■ **ASSIGNED TASK**: In the data below, locate the line containing "電話番号：0736-62-8205" and the line containing "пользовательских платежей за социальные", then retype both and everything between them exactly. Pictures are not part of the copy.

■ **DATA EXTRACT**:
*** Begin section ***

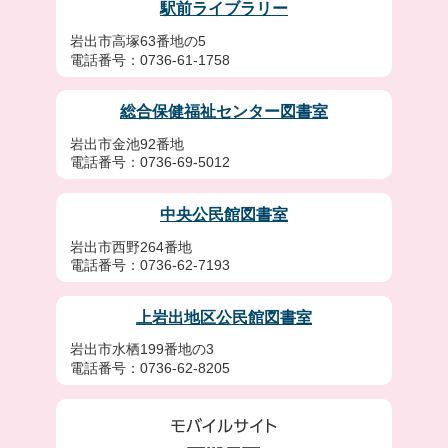
駅前ライブラリー
岩出市高塚63番地の5
電話番号：0736-61-1758
総合保健福祉センター図書室
岩出市金池92番地
電話番号：0736-69-5012
中央公民館図書室
岩出市西野264番地
電話番号：0736-62-7193
上岩出地区公民館図書室
岩出市水栖199番地の3
電話番号：0736-62-8205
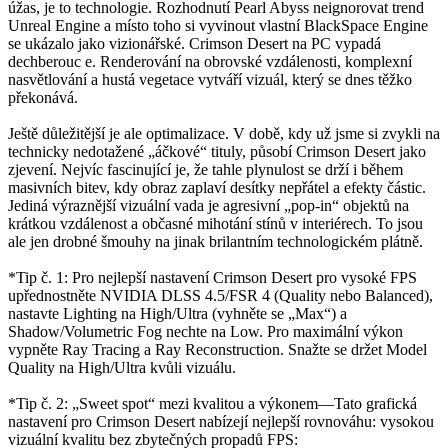
úžas, je to technologie. Rozhodnutí Pearl Abyss neignorovat trend
Unreal Engine a místo toho si vyvinout vlastní BlackSpace Engine
se ukázalo jako vizionářské. Crimson Desert na PC vypadá
dechberouc e. Renderování na obrovské vzdálenosti, komplexní
nasvětlování a hustá vegetace vytváří vizuál, který se dnes těžko
překonává.
Ještě důležitější je ale optimalizace. V době, kdy už jsme si zvykli na
technicky nedotažené „áčkové“ tituly, působí Crimson Desert jako
zjevení. Nejvíc fascinující je, že tahle plynulost se drží i během
masivních bitev, kdy obraz zaplaví desítky nepřátel a efekty částic.
Jediná výraznější vizuální vada je agresivní „pop-in“ objektů na
krátkou vzdálenost a občasné mihotání stínů v interiérech. To jsou
ale jen drobné šmouhy na jinak brilantním technologickém plátně.
*Tip č. 1: Pro nejlepší nastavení Crimson Desert pro vysoké FPS
upřednostněte NVIDIA DLSS 4.5/FSR 4 (Quality nebo Balanced),
nastavte Lighting na High/Ultra (vyhněte se „Max“) a
Shadow/Volumetric Fog nechte na Low. Pro maximální výkon
vypněte Ray Tracing a Ray Reconstruction. Snažte se držet Model
Quality na High/Ultra kvůli vizuálu.
*Tip č. 2: „Sweet spot“ mezi kvalitou a výkonem—Tato grafická
nastavení pro Crimson Desert nabízejí nejlepší rovnováhu: vysokou
vizuální kvalitu bez zbytečných propadů FPS:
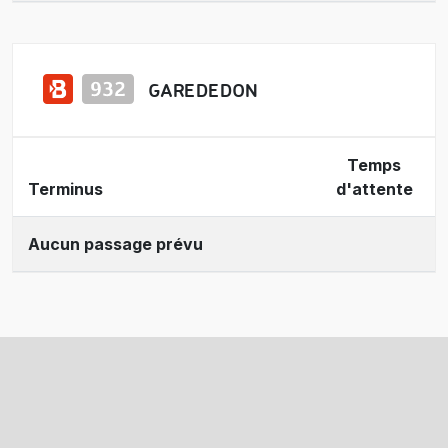
GARE DE DON
Temps
Terminus
d'attente
Aucun passage prévu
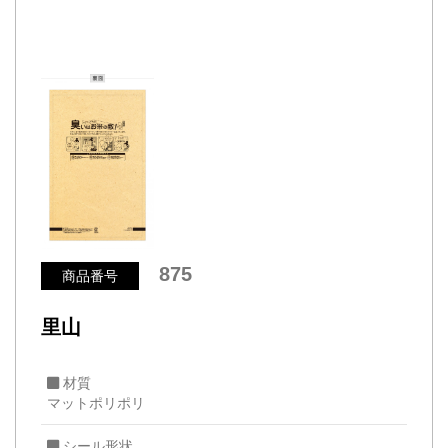
875
商品番号
里山
材質
マットポリポリ
シール形状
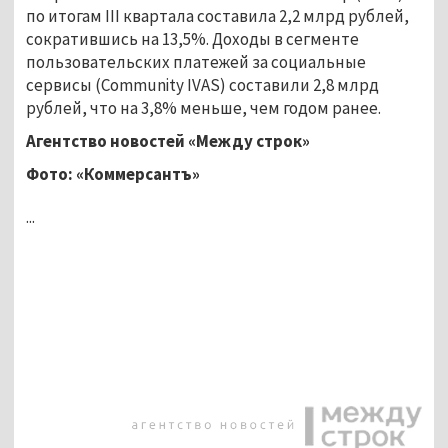
по итогам III квартала составила 2,2 млрд рублей,
сократившись на 13,5%. Доходы в сегменте
пользовательских платежей за социальные
сервисы (Community IVAS) составили 2,8 млрд
рублей, что на 3,8% меньше, чем годом ранее.
Агентство новостей «Между строк»
Фото: «Коммерсантъ»
...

*** End section ***

■ **RESULT BELOW**:
電話番号：0736-62-8205
úžas, je to technologie. Rozhodnutí Pearl Abyss neignorovat trend
Unreal Engine a místo toho si vyvinout vlastní BlackSpace Engine
se ukázalo jako vizionářské. Crimson Desert na PC vypadá
dechberouc e. Renderování na obrovské vzdálenosti, komplexní
nasvětlování a hustá vegetace vytváří vizuál, který se dnes těžko
překonává.
Ještě důležitější je ale optimalizace. V době, kdy už jsme si zvykli na
technicky nedotažené „áčkové“ tituly, působí Crimson Desert jako
zjevení. Nejvíc fascinující je, že tahle plynulost se drží i během
masivních bitev, kdy obraz zaplaví desítky nepřátel a efekty částic.
Jediná výraznější vizuální vada je agresivní „pop-in“ objektů na
krátkou vzdálenost a občasné mihotání stínů v interiérech. To jsou
ale jen drobné šmouhy na jinak brilantním technologickém plátně.
*Tip č. 1: Pro nejlepší nastavení Crimson Desert pro vysoké FPS
upřednostněte NVIDIA DLSS 4.5/FSR 4 (Quality nebo Balanced),
nastavte Lighting na High/Ultra (vyhněte se „Max“) a
Shadow/Volumetric Fog nechte na Low. Pro maximální výkon
vypněte Ray Tracing a Ray Reconstruction. Snažte se držet Model
Quality na High/Ultra kvůli vizuálu.
*Tip č. 2: „Sweet spot“ mezi kvalitou a výkonem—Tato grafická
nastavení pro Crimson Desert nabízejí nejlepší rovnováhu: vysokou
vizuální kvalitu bez zbytečných propadů FPS:
GARE DE DON
Temps
Terminus
d'attente
Aucun passage prévu
875
商品番号
里山
材質
マットポリポリ
シール形状
по итогам III квартала составила 2,2 млрд рублей,
сократившись на 13,5%. Доходы в сегменте
пользовательских платежей за социальные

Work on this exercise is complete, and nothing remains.